Это было новое учение. Еще большее число людей обращалось к нему и, воодушевленное им, готово было предпринять эти новые изыскания.
Книги играли тут большую роль, хотя немало было и плохих книг. Мальчику стало ясно, что он должен найти путь к книгам, если он хочет стать одним из тех, кто причастен к этим изысканиям.
Разумеется, он никогда не бывал в библиотеке замка. Ему приходилось дожидаться милорда у конюшни. Самое большее, на что он осмеливался, если старый господин не приходил несколько дней кряду, — это попасться ему на глаза, когда тот гулял в парке. Тем не менее его любопытство к кабинету ученого, где по ночам так долго горел свет, все росло. Взобравшись на изгородь, он мог видеть за его окнами книжные полки.

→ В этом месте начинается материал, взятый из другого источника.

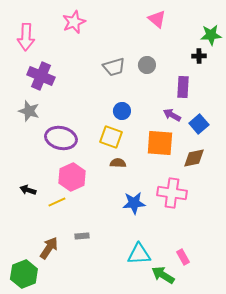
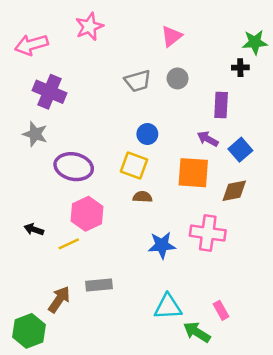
pink triangle: (157, 19) -> (172, 36), moved, turned 42
pink arrow: (26, 37) -> (31, 45), turned 72
gray rectangle: (82, 236) -> (99, 285), size x1.5

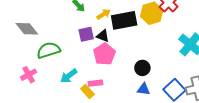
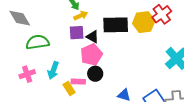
yellow arrow: (104, 14) -> (81, 16), moved
black circle: (142, 68) -> (95, 74), moved
pink cross: (29, 75) -> (27, 74), moved
cyan arrow: (69, 76) -> (53, 70), turned -42

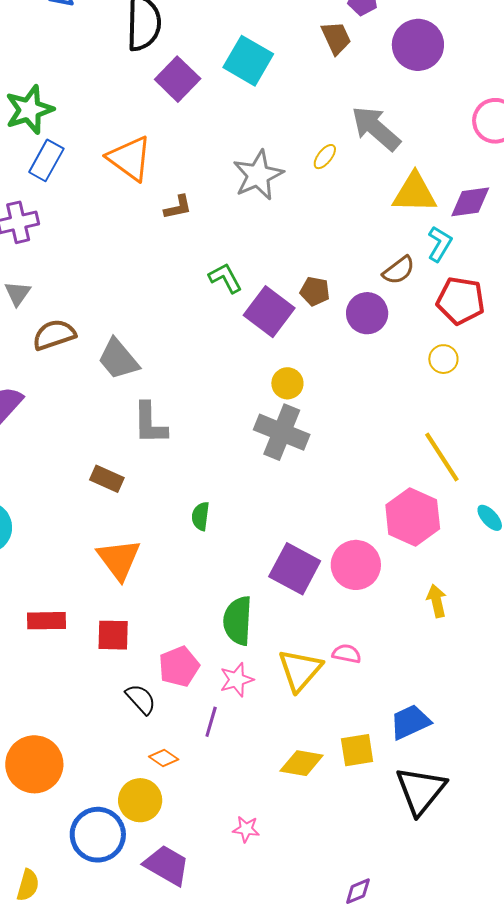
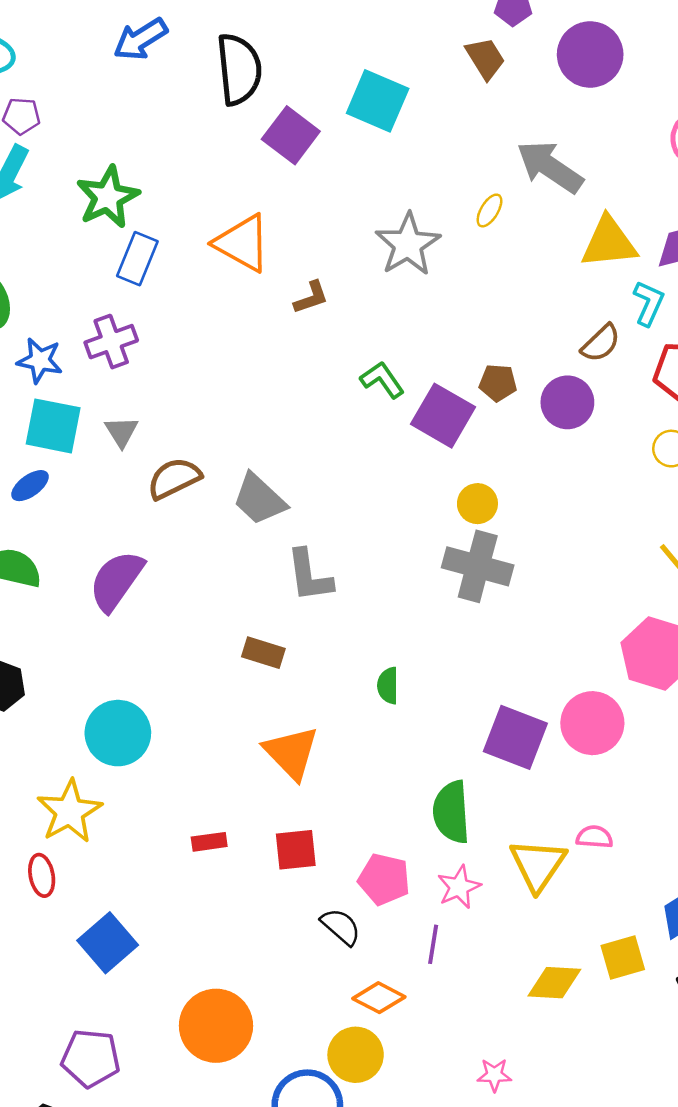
red rectangle: (47, 621) -> (209, 842), size x0.7
pink pentagon: (179, 667) -> (384, 879), turned -30
orange diamond: (164, 758) -> (379, 998), size x1.4

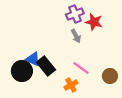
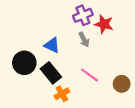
blue triangle: (33, 59) -> (52, 45), moved
black circle: (22, 71) -> (24, 63), moved
orange cross: (71, 85) -> (62, 94), moved

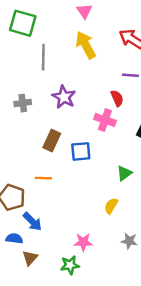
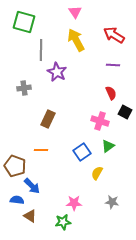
purple star: (64, 97) -> (57, 72), moved
red semicircle: (117, 98) -> (111, 93), moved
pink cross: (105, 120) -> (100, 121), moved
blue square: (81, 151) -> (82, 152), moved, turned -30
brown triangle: (30, 258) -> (30, 216), turned -40

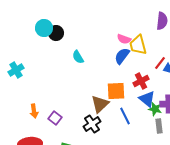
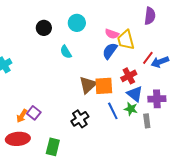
cyan circle: (44, 28) -> (77, 23), moved
brown triangle: (100, 104) -> (88, 85), moved
green star: (155, 109) -> (131, 109), moved
orange arrow: (34, 111) -> (22, 116), moved, turned 40
purple square: (55, 118) -> (34, 113), moved

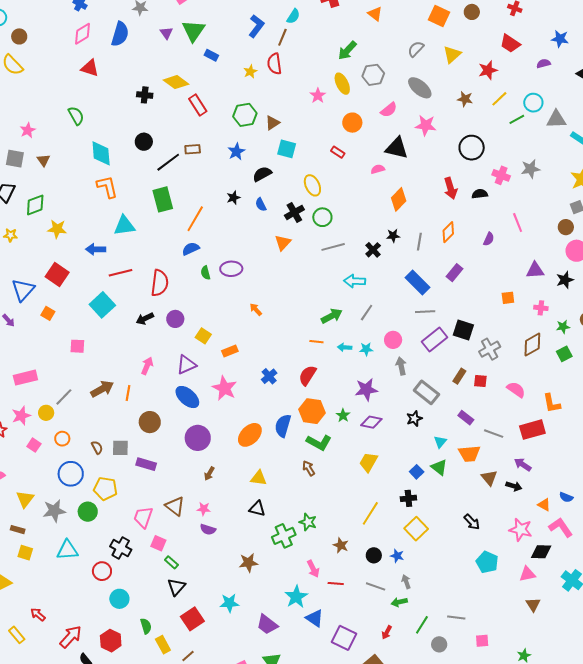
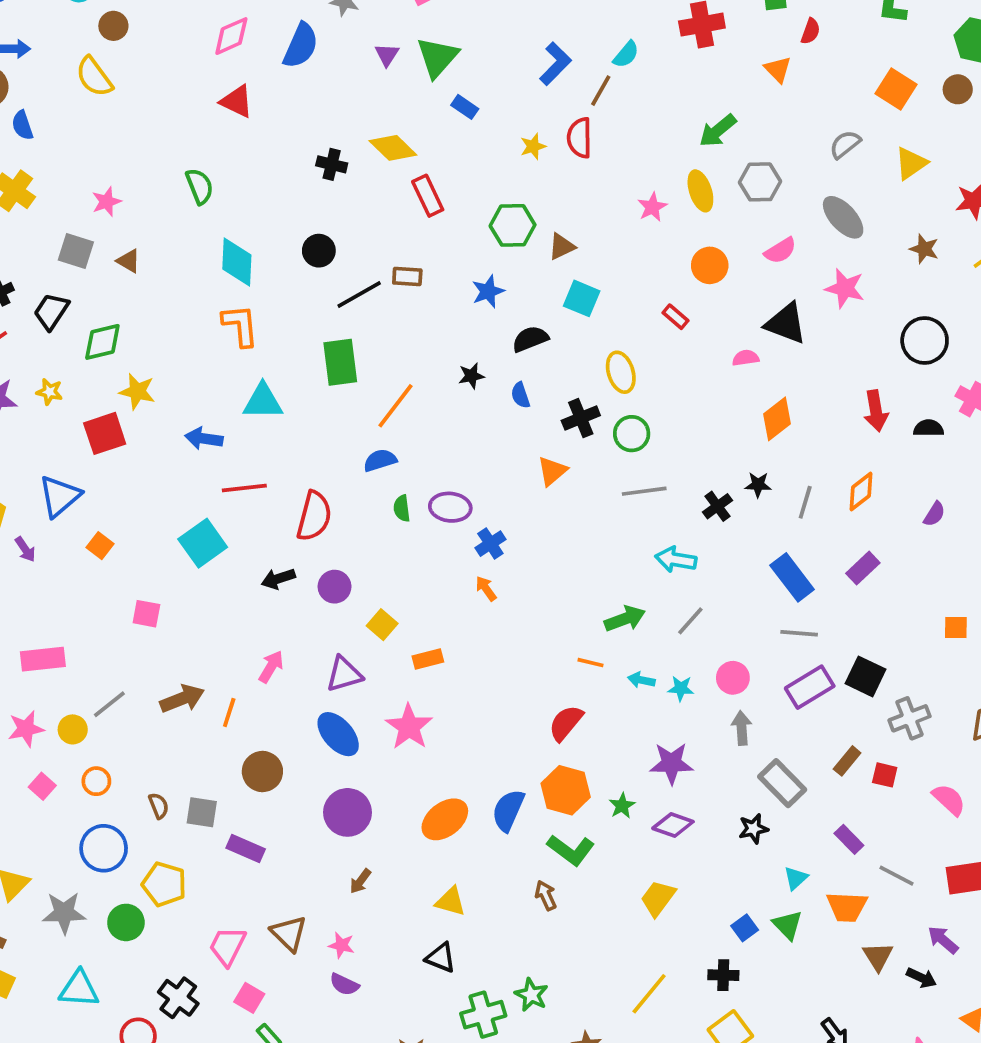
brown triangle: (43, 160) -> (128, 261), turned -32
red square: (57, 274) -> (105, 433), moved, turned 30
blue cross: (269, 376) -> (490, 544), moved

Он решил научиться читать. Это было, однако, совсем не просто. Священник, к которому он пришел со своей просьбой, поглядел на него, как глядят на забежавшего на скатерть паука.
— Уж не хочешь ли ты читать Евангелие господа нашего коровам? — недовольно спросил он мальчика. Хорошо еще, что дело обошлось без затрещин.
Значит, надо было искать других путей.
В алтаре деревенской церкви лежал требник. Проникнуть туда можно было, вызвавшись звонить в колокол. Хорошо бы узнать, какое место в книге поет священник; может, тогда ему откроется связь между словами и буквами?
На всякий случай мальчик старался затвердить латинские тексты, которые пел курат во время мессы, — хотя бы некоторые из них. Но священник выговаривал слова очень неясно, да и не часто служил мессу.
И все же спустя некоторое время мальчик был уже в состоянии спеть несколько вступительных фраз мессы. Старший конюх, накрыв его между сараями за этим занятием и решив, что он передразнивает священника, отколотил беднягу. Так дело и не обошлось без затрещин.